◆ **Directions**: Below are records with pictures; copy word for word only the lines between the line with "premiamos a túa fidelidade" and the line with "Koi・芳文社／ご注文は製作委員会ですか？？", inclusive, and drop the pictures.

[Page-level text extractions]
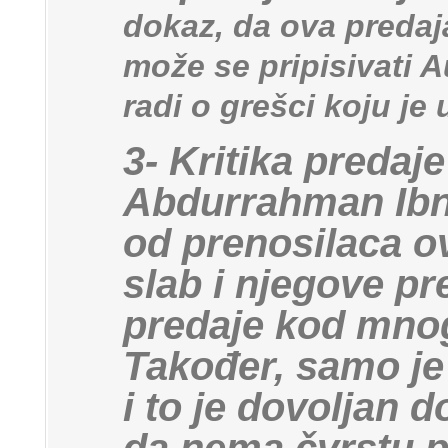
dokaz, da ova predaj
može se pripisivati 
radi o grešci koju je
3- Kritika predaj
Abdurrahman Ibn Z
od prenosilaca o
slab i njegove p
predaje kod mnog
Također, samo je
i to je dovoljan 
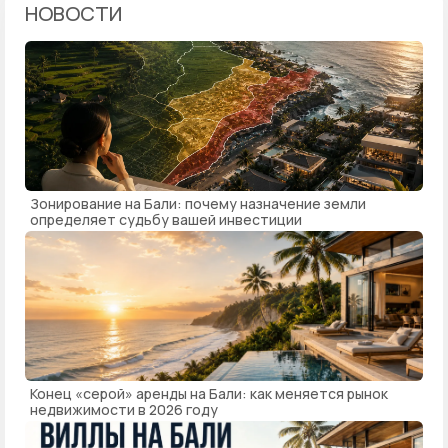
НОВОСТИ
Зонирование на Бали: почему назначение земли
определяет судьбу вашей инвестиции
Конец «серой» аренды на Бали: как меняется рынок
недвижимости в 2026 году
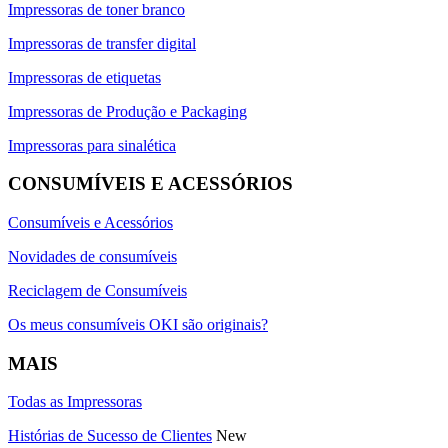
Impressoras de toner branco
Impressoras de transfer digital
Impressoras de etiquetas
Impressoras de Produção e Packaging
Impressoras para sinalética
CONSUMÍVEIS E ACESSÓRIOS
Consumíveis e Acessórios
Novidades de consumíveis
Reciclagem de Consumíveis
Os meus consumíveis OKI são originais?
MAIS
Todas as Impressoras
Histórias de Sucesso de Clientes
New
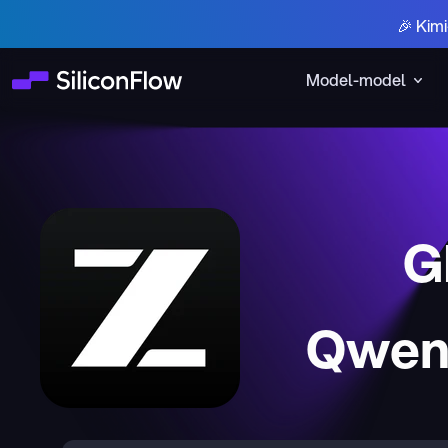
🎉 Kim
Model-model
G
Qwen3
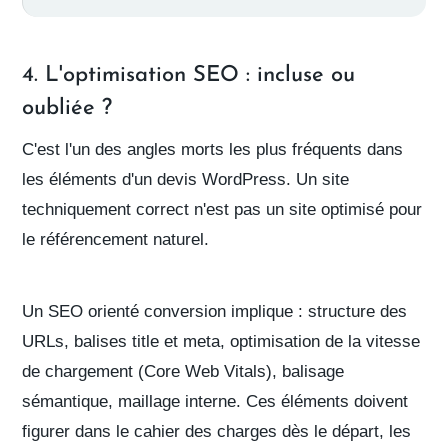
4. L'optimisation SEO : incluse ou
oubliée ?
C'est l'un des angles morts les plus fréquents dans
les
éléments d'un devis
WordPress. Un site
techniquement correct n'est pas un site optimisé pour
le référencement naturel.
Un
SEO orienté conversion
implique : structure des
URLs, balises title et meta, optimisation de la vitesse
de chargement (Core Web Vitals), balisage
sémantique, maillage interne. Ces éléments doivent
figurer dans le
cahier des charges
dès le départ, les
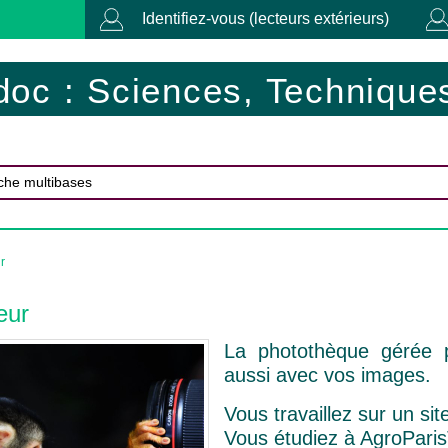
Identifiez-vous (lecteurs extérieurs)
doc : Sciences, Techniques
r
eur
La photothèque gérée p
aussi avec vos images.
Vous travaillez sur un si
Vous étudiez à AgroPari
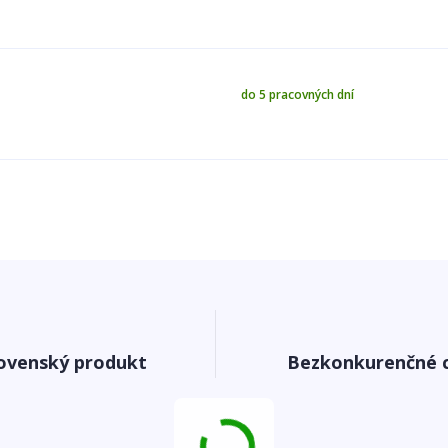
do 5 pracovných dní
ovenský produkt
Bezkonkurenčné 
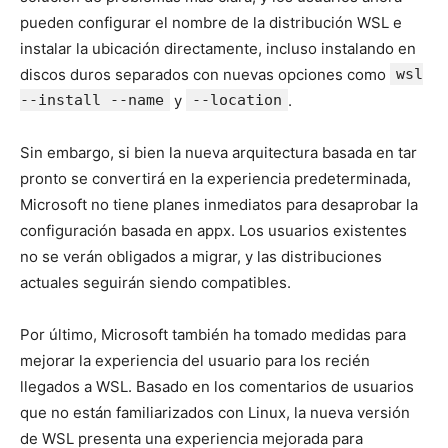
pueden configurar el nombre de la distribución WSL e
instalar la ubicación directamente, incluso instalando en
discos duros separados con nuevas opciones como
wsl
--install --name
y
--location
.
Sin embargo, si bien la nueva arquitectura basada en tar
pronto se convertirá en la experiencia predeterminada,
Microsoft no tiene planes inmediatos para desaprobar la
configuración basada en appx. Los usuarios existentes
no se verán obligados a migrar, y las distribuciones
actuales seguirán siendo compatibles.
Por último, Microsoft también ha tomado medidas para
mejorar la experiencia del usuario para los recién
llegados a WSL. Basado en los comentarios de usuarios
que no están familiarizados con Linux, la nueva versión
de WSL presenta una experiencia mejorada para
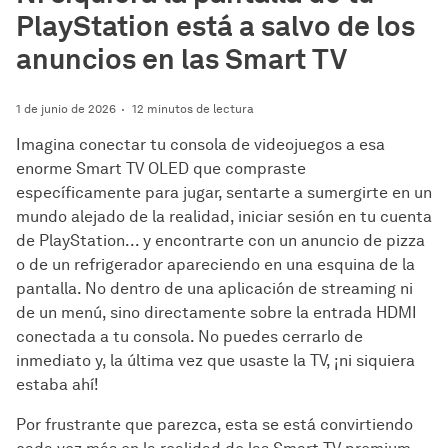
PlayStation está a salvo de los
anuncios en las Smart TV
1 de junio de 2026
12 minutos de lectura
Imagina conectar tu consola de videojuegos a esa
enorme Smart TV OLED que compraste
específicamente para jugar, sentarte a sumergirte en un
mundo alejado de la realidad, iniciar sesión en tu cuenta
de PlayStation... y encontrarte con un anuncio de pizza
o de un refrigerador apareciendo en una esquina de la
pantalla. No dentro de una aplicación de streaming ni
de un menú, sino directamente sobre la entrada HDMI
conectada a tu consola. No puedes cerrarlo de
inmediato y, la última vez que usaste la TV, ¡ni siquiera
estaba ahí!
Por frustrante que parezca, esta se está convirtiendo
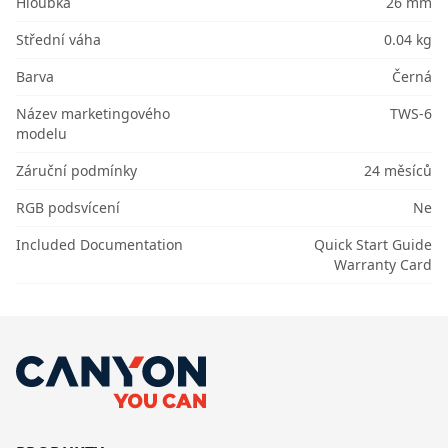
Hloubka
26 mm
Střední váha
0.04 kg
Barva
Černá
Název marketingového
TWS-6
modelu
Záruční podmínky
24 měsíců
RGB podsvícení
Ne
Included Documentation
Quick Start Guide
Warranty Card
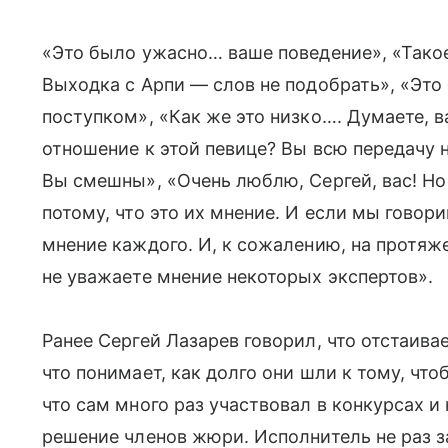
«Это было ужасно… ваше поведение», «Тако
Выходка с Арпи — слов не подобрать», «Это
поступком», «Как же это низко…. Думаете,
отношение к этой певице? Вы всю передачу н
Вы смешны», «Очень люблю, Сергей, вас! Но
потому, что это их мнение. И если мы говорим
мнение каждого. И, к сожалению, на протяж
не уважаете мнение некоторых экспертов».
Ранее Сергей Лазарев говорил, что отстаива
что понимает, как долго они шли к тому, чт
что сам много раз участвовал в конкурсах и
решение членов жюри. Исполнитель не раз за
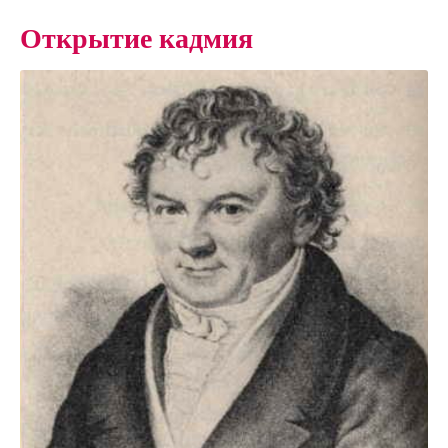
Открытие кадмия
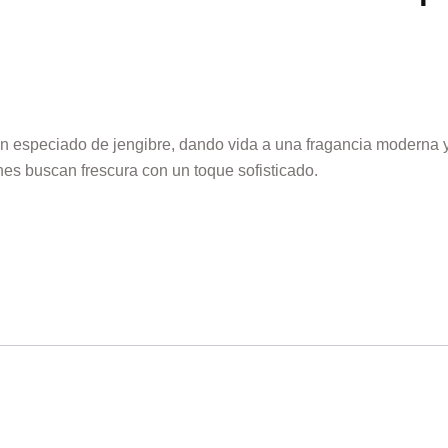
 especiado de jengibre, dando vida a una fragancia moderna y 
nes buscan frescura con un toque sofisticado.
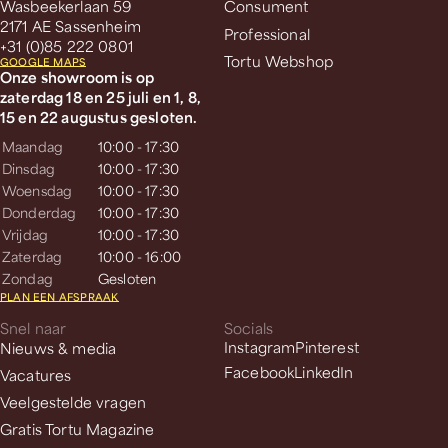
Wasbeekerlaan 59
Consument
2171 AE Sassenheim
Professional
+31 (0)85 222 0801
Tortu Webshop
GOOGLE MAPS
Onze showroom is op
zaterdag 18 en 25 juli en 1, 8,
15 en 22 augustus gesloten.
Maandag
10:00 - 17:30
Dinsdag
10:00 - 17:30
Woensdag
10:00 - 17:30
Donderdag
10:00 - 17:30
Vrijdag
10:00 - 17:30
Zaterdag
10:00 - 16:00
Zondag
Gesloten
PLAN EEN AFSPRAAK
Snel naar
Socials
Nieuws & media
Instagram
Pinterest
Facebook
LinkedIn
Vacatures
Veelgestelde vragen
Gratis Tortu Magazine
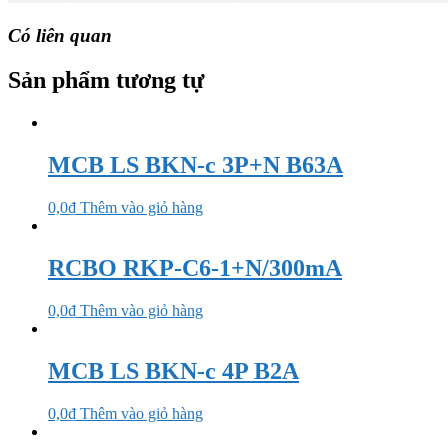
Có liên quan
Sản phẩm tương tự
MCB LS BKN-c 3P+N B63A
0,0
₫
Thêm vào giỏ hàng
RCBO RKP-C6-1+N/300mA
0,0
₫
Thêm vào giỏ hàng
MCB LS BKN-c 4P B2A
0,0
₫
Thêm vào giỏ hàng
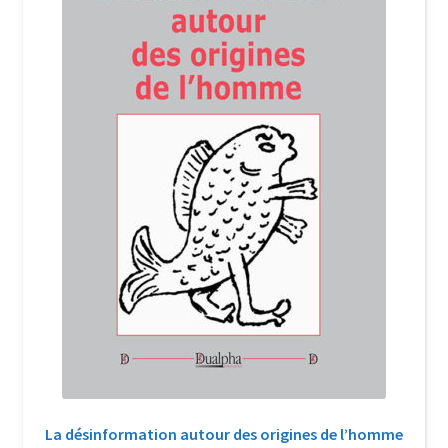
Login Customizer
Newsletter
Nous Contacter
Panier
Politique de confidentialité et cookies
Qui sommes-nous ?
Soutien à Philippe Randa
Suivi de la Commande
La désinformation autour des origines de l’homme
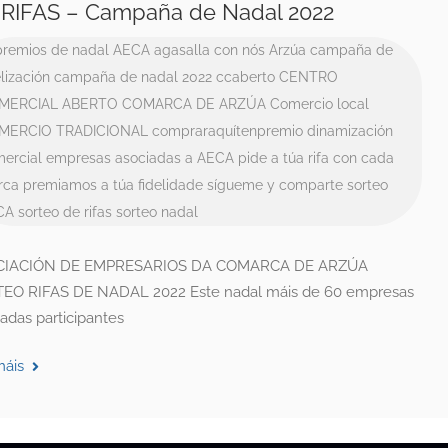
RIFAS – Campaña de Nadal 2022
premios de nadal
AECA
agasalla con nós
Arzúa
campaña de
elización
campaña de nadal 2022
ccaberto
CENTRO
MERCIAL ABERTO
COMARCA DE ARZÚA
Comercio local
MERCIO TRADICIONAL
compraraquítenpremio
dinamización
ercial
empresas asociadas a AECA
pide a túa rifa con cada
rca
premiamos a túa fidelidade
sígueme y comparte
sorteo
CA
sorteo de rifas
sorteo nadal
CIACIÓN DE EMPRESARIOS DA COMARCA DE ARZÚA
EO RIFAS DE NADAL 2022 Este nadal máis de 60 empresas
adas participantes
máis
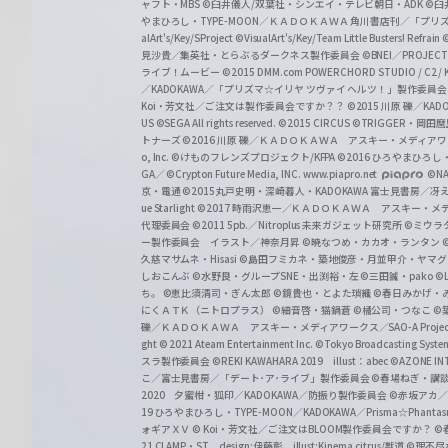
ャフト・MBS
©臼井儀人/双葉社・シンエイ・テレビ朝日・ADK
©臼
やまひろし・TYPE-MOON／ＫＡＤＯＫＡＷＡ 角川書店刊／「プ
alArt's/Key/SProject
©VisualArt's/Key/Team Little Busters! Refrain
見沙貴／集英社・とらぶるダークネス製作委員会
©BNEI／PROJECT 
ライブ！ムービー
©2015 DMM.com POWERCHORD STUDIO / C2 / KA
／KADOKAWA／「プリズマ☆イリヤ ツヴァイ ヘルツ！」製作委員
Koi・芳文社／ご注文は製作委員会ですか？？
©2015 川原 礫／KA
US ©SEGA All rights reserved.
©2015 CIRCUS
©TRIGGER・岡
トナーズ
©2016 川原 礫／ＫＡＤＯＫＡＷＡ アスキー・メディアワークス刊
o, Inc. ©けものフレンズプロジェクト/KFPA
©2016 ひろやまひろし
GA／ ©Crypton Future Media, INC. www.piapro.net
©NA
京・電通
©2015丸戸史明・深崎暮人・KADOKAWA 富士見書房／
ue Starlight
©2017 時雨沢恵一／ＫＡＤＯＫＡＷＡ アスキー・メディアワー
代理委員会
©2011 5pb.／Nitroplus 未来ガジェット研究所
©ミウラ
ー製作委員会 イラスト／神奈月昇
©暁なつめ・カカオ・ランタン
久慈マサムネ・Hisasi
©島田フミカネ・築地俊彦・月並甲介・ヤマ
しおこんぶ
©水野良・グループSNE・出渕裕・左
©三田誠・pako
©
ち。
©恵比須清司・ぎん太郎
©鏡貴也・とよた瑣織
©春日みかげ・
にくＡＴＫ（ニトロプラス）
©細音啓・猫鍋蒼
©橘公司・つなこ
©
礫／ＫＡＤＯＫＡＷＡ アスキー・メディアワークス／SAO-A Projec
ght
© 2021 Ateam Entertainment Inc.
©Tokyo Broadcasting System 
スラ製作委員会 ©REKI KAWAHARA 2019 illust：abec
©AZONE 
こ／富士見書房／「デート･ア･ライブ」製作委員会
©春場ねぎ・講談
2020 夕蜜柑・狐印／KADOKAWA／防振り製作委員会
©赤坂アカ
19 ひろやまひろし・TYPE-MOON／KADOKAWA／Prisma☆Phant
ォギアＸＶ
© Koi・芳文社／ご注文はBLOOM製作委員会ですか？
©
21 CLAMP・ST design:伊藤彰 illust:Kinema citrus/獣道
©理不尽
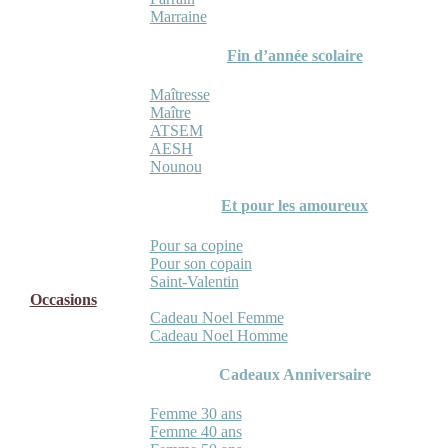
Marraine
Fin d’année scolaire
Maîtresse
Maître
ATSEM
AESH
Nounou
Et pour les amoureux
Pour sa copine
Pour son copain
Saint-Valentin
Occasions
Cadeau Noel Femme
Cadeau Noel Homme
Cadeaux Anniversaire
Femme 30 ans
Femme 40 ans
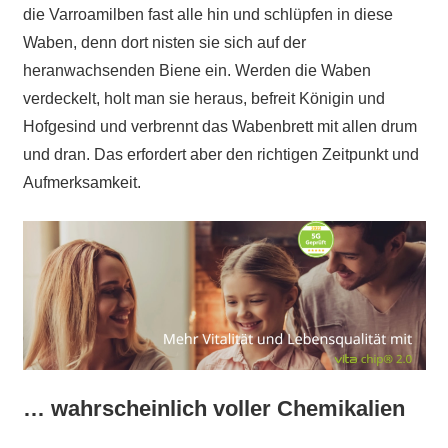
die Varroamilben fast alle hin und schlüpfen in diese
Waben, denn dort nisten sie sich auf der
heranwachsenden Biene ein. Werden die Waben
verdeckelt, holt man sie heraus, befreit Königin und
Hofgesind und verbrennt das Wabenbrett mit allen drum
und dran. Das erfordert aber den richtigen Zeitpunkt und
Aufmerksamkeit.
… wahrscheinlich voller Chemikalien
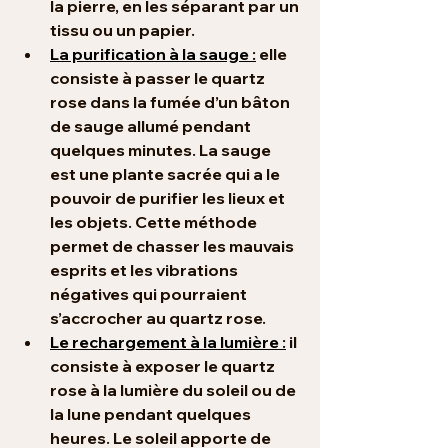
la pierre, en les séparant par un 
tissu ou un papier.
La purification à la sauge :
 elle 
consiste à passer le quartz 
rose dans la fumée d’un bâton 
de sauge allumé pendant 
quelques minutes. La sauge 
est une plante sacrée qui a le 
pouvoir de purifier les lieux et 
les objets. Cette méthode 
permet de chasser les mauvais 
esprits et les vibrations 
négatives qui pourraient 
s’accrocher au quartz rose.
Le rechargement à la lumière :
 il 
consiste à exposer le quartz 
rose à la lumière du soleil ou de 
la lune pendant quelques 
heures. Le soleil apporte de 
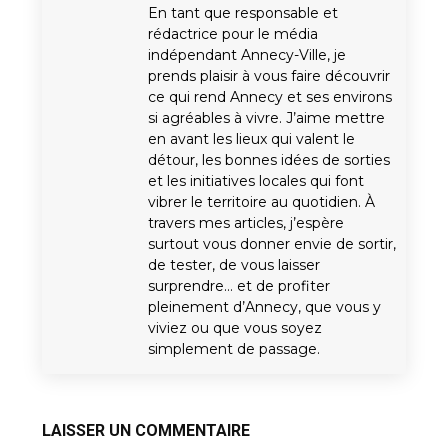
En tant que responsable et
rédactrice pour le média
indépendant Annecy-Ville, je
prends plaisir à vous faire découvrir
ce qui rend Annecy et ses environs
si agréables à vivre. J’aime mettre
en avant les lieux qui valent le
détour, les bonnes idées de sorties
et les initiatives locales qui font
vibrer le territoire au quotidien. À
travers mes articles, j’espère
surtout vous donner envie de sortir,
de tester, de vous laisser
surprendre… et de profiter
pleinement d’Annecy, que vous y
viviez ou que vous soyez
simplement de passage.
LAISSER UN COMMENTAIRE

◆ **Result**:
premiamos a túa fidelidade
sígueme y comparte
sorteo
CA
sorteo de rifas
sorteo nadal
CIACIÓN DE EMPRESARIOS DA COMARCA DE ARZÚA
EO RIFAS DE NADAL 2022 Este nadal máis de 60 empresas
adas participantes
máis
ャフト・MBS
©臼井儀人/双葉社・シンエイ・テレビ朝日・ADK
©臼
やまひろし・TYPE-MOON／ＫＡＤＯＫＡＷＡ 角川書店刊／「プ
alArt's/Key/SProject
©VisualArt's/Key/Team Little Busters! Refrain
見沙貴／集英社・とらぶるダークネス製作委員会
©BNEI／PROJECT 
ライブ！ムービー
©2015 DMM.com POWERCHORD STUDIO / C2 / KA
／KADOKAWA／「プリズマ☆イリヤ ツヴァイ ヘルツ！」製作委員
Koi・芳文社／ご注文は製作委員会ですか？？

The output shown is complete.